### [What this task involves]
Using the records provided below, locate and copy each line that contains the word "además".

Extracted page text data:

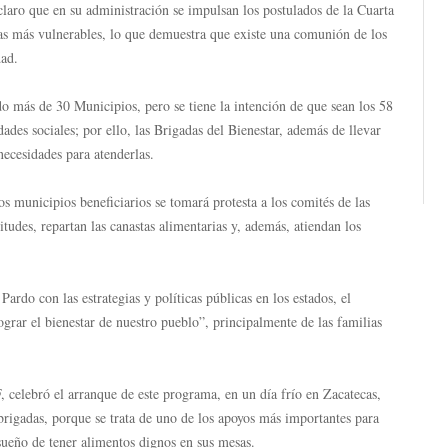
aro que en su administración se impulsan los postulados de la Cuarta
lias más vulnerables, lo que demuestra que existe una comunión de los
dad.
 más de 30 Municipios, pero se tiene la intención de que sean los 58
des sociales; por ello, las Brigadas del Bienestar, además de llevar
necesidades para atenderlas.
 municipios beneficiarios se tomará protesta a los comités de las
itudes, repartan las canastas alimentarias y, además, atiendan los
rdo con las estrategias y políticas públicas en los estados, el
rar el bienestar de nuestro pueblo”, principalmente de las familias
 celebró el arranque de este programa, en un día frío en Zacatecas,
 brigadas, porque se trata de uno de los apoyos más importantes para
 sueño de tener alimentos dignos en sus mesas.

### [Solution for this task]
des sociales; por ello, las Brigadas del Bienestar, además de llevar
itudes, repartan las canastas alimentarias y, además, atiendan los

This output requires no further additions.